# [Task goal]
Which lines run from the line with "marketing terén. A növekvő csapatom minden" through the line with "l’oscurità degli ampi spazi aperti. Per" in the entries below? Print them exactly, both ends included, and nothing more.

[Saved entries]
__________________________________________________

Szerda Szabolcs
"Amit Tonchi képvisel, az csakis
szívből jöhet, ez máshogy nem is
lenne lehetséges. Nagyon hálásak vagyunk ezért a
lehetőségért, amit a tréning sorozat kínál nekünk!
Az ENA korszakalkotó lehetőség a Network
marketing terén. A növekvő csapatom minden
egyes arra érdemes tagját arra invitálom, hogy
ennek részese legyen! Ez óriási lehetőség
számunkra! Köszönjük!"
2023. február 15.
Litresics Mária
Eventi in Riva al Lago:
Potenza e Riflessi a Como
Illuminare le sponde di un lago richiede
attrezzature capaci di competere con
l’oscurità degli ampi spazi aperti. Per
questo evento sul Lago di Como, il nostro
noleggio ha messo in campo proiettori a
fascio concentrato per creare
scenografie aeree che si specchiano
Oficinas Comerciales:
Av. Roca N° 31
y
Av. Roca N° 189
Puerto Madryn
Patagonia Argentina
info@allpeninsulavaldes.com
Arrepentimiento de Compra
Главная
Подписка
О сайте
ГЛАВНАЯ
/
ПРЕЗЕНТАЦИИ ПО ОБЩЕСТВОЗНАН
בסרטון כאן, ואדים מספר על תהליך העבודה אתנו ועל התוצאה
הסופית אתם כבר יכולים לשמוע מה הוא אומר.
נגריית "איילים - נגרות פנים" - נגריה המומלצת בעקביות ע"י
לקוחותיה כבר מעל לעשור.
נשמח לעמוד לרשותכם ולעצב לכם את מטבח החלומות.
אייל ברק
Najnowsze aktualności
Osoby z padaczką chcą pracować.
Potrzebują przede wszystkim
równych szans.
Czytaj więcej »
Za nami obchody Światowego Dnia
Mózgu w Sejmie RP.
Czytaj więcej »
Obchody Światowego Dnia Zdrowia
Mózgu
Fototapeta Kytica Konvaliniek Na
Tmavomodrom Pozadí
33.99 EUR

__________________________________________________

# [Answer to this task]
marketing terén. A növekvő csapatom minden
egyes arra érdemes tagját arra invitálom, hogy
ennek részese legyen! Ez óriási lehetőség
számunkra! Köszönjük!"
2023. február 15.
Litresics Mária
Eventi in Riva al Lago:
Potenza e Riflessi a Como
Illuminare le sponde di un lago richiede
attrezzature capaci di competere con
l’oscurità degli ampi spazi aperti. Per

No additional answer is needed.